▶ **WORK ORDER**
Set down each record below precisely, skipping the pictures.

─── RECORDS FOR THIS TASK ───

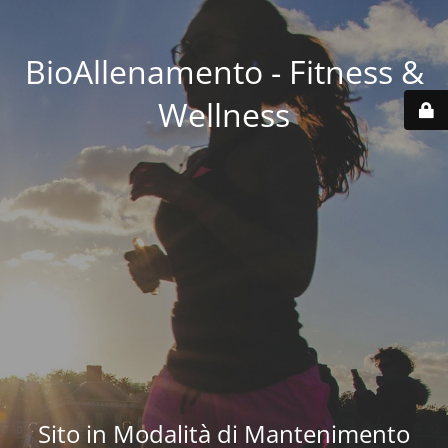
BioAllenamento - Fitness &
Wellness
Sito in Modalità di Mantenimento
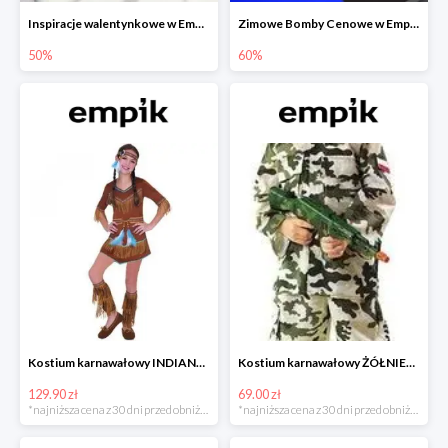
Inspiracje walentynkowe w Empiku do -50%
Zimowe Bomby Cenowe w Empiku do -60%
50%
60%
Kostium karnawałowy INDIANKA
Kostium karnawałowy ŻÓŁNIERZ
129.90 zł
69.00 zł
*najniższa cena z 30 dni przed obniżką
*najniższa cena z 30 dni przed obniżką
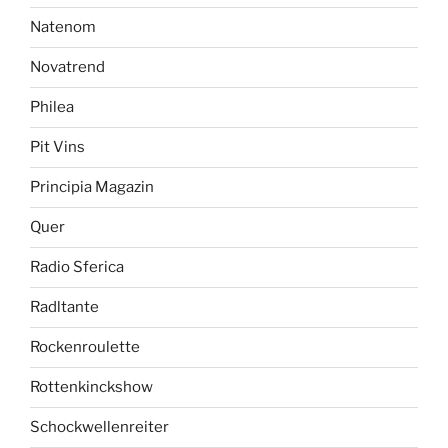
Natenom
Novatrend
Philea
Pit Vins
Principia Magazin
Quer
Radio Sferica
Radltante
Rockenroulette
Rottenkinckshow
Schockwellenreiter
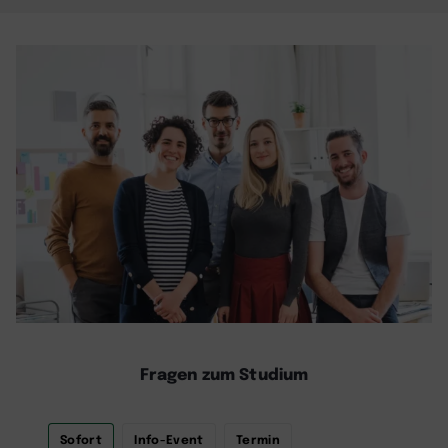
Fragen zum Studium
Sofort
Info-Event
Termin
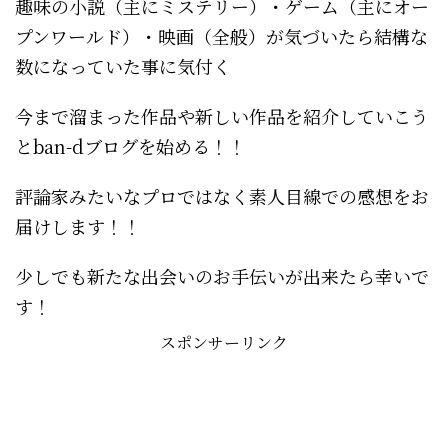
趣味の小説（主にミステリー）・ゲーム（主にオー
プンワールド）・映画（全般）が気づいたら結構な
数になっていた事に気付く
今まで溜まった作品や新しい作品を紹介していこう
とban-dブログを始める！！
評論家みたいなプロではなく素人目線での感想をお
届けします！！
少しでも新たな出会いのお手伝いが出来たら幸いで
す！
スポンサーリンク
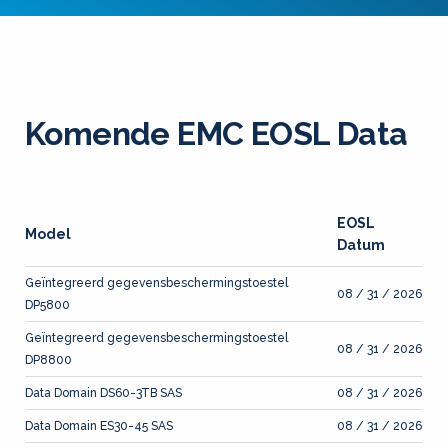
Komende EMC EOSL Data
EOSL
Model
Datum
Geïntegreerd gegevensbeschermingstoestel
08 / 31 / 2026
DP5800
Geïntegreerd gegevensbeschermingstoestel
08 / 31 / 2026
DP8800
Data Domain DS60-3TB SAS
08 / 31 / 2026
Data Domain ES30-45 SAS
08 / 31 / 2026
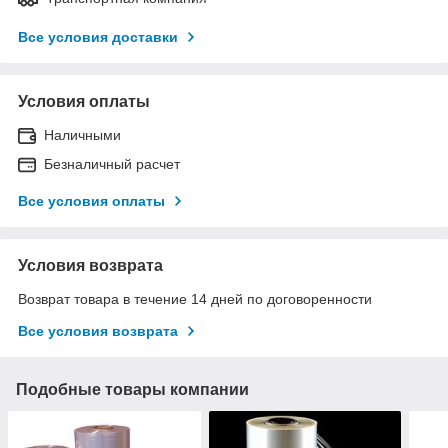
Все условия доставки
Условия оплаты
Наличными
Безналичный расчет
Все условия оплаты
Условия возврата
Возврат товара в течение 14 дней по договоренности
Все условия возврата
Подобные товары компании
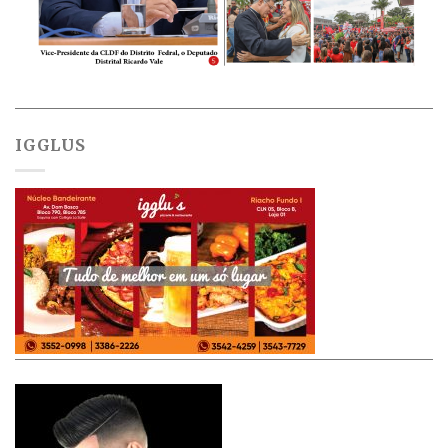
IGGLUS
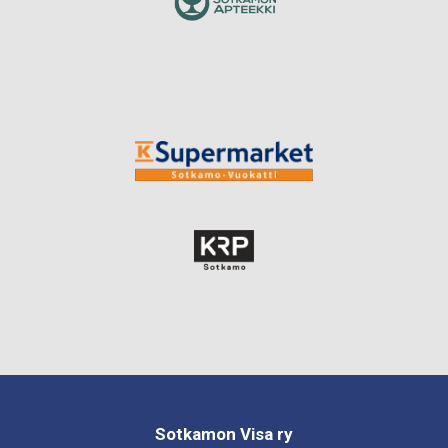
Sotkamon Visa ry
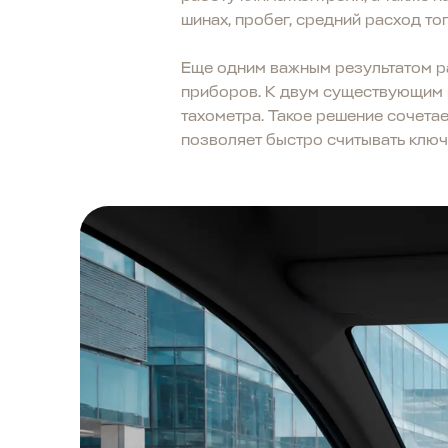
шинах, пробег, средний расход топ
Еще одним важным результатом р
приборов. К двум существующим 
тахометра. Такое решение сочета
позволяет быстро считывать клю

───

▶ **OUTPUT**
BioAllenamento - Fitness &
Wellness
Sito in Modalità di Mantenimento
Inspiracje walentynkowe w Empiku do -50%
Zimowe Bomby Cenowe w Empiku do -60%
50%
60%
Kostium karnawałowy INDIANKA
Kostium karnawałowy ŻÓŁNIERZ
129.90 zł
69.00 zł
*najniższa cena z 30 dni przed obniżką
*najniższa cena z 30 dni przed obniżką
Natenom
Novatrend
Philea
Pit Vins
Principia Magazin
Quer
Radio Sferica
Radltante
Rockenroulette
Rottenkinckshow
Schockwellenreiter
Fragen zum Studium
Sofort
Info-Event
Termin
趣味の小説（主にミステリー）・ゲーム（主にオー
プンワールド）・映画（全般）が気づいたら結構な
数になっていた事に気付く
今まで溜まった作品や新しい作品を紹介していこう
とban-dブログを始める！！
評論家みたいなプロではなく素人目線での感想をお
届けします！！
少しでも新たな出会いのお手伝いが出来たら幸いで
す！
スポンサーリンク
Komende EMC EOSL Data
EOSL
Model
Datum
Geïntegreerd gegevensbeschermingstoestel
08 / 31 / 2026
DP5800
Geïntegreerd gegevensbeschermingstoestel
08 / 31 / 2026
DP8800
Data Domain DS60-3TB SAS
08 / 31 / 2026
Data Domain ES30-45 SAS
08 / 31 / 2026
Все условия доставки
Условия оплаты
Наличными
Безналичный расчет
Все условия оплаты
Условия возврата
Возврат товара в течение 14 дней по договоренности
Все условия возврата
Подобные товары компании
IGGLUS
Sotkamon Visa ry
шинах, пробег, средний расход топ
Еще одним важным результатом р
приборов. К двум существующим 
тахометра. Такое решение сочета
позволяет быстро считывать клю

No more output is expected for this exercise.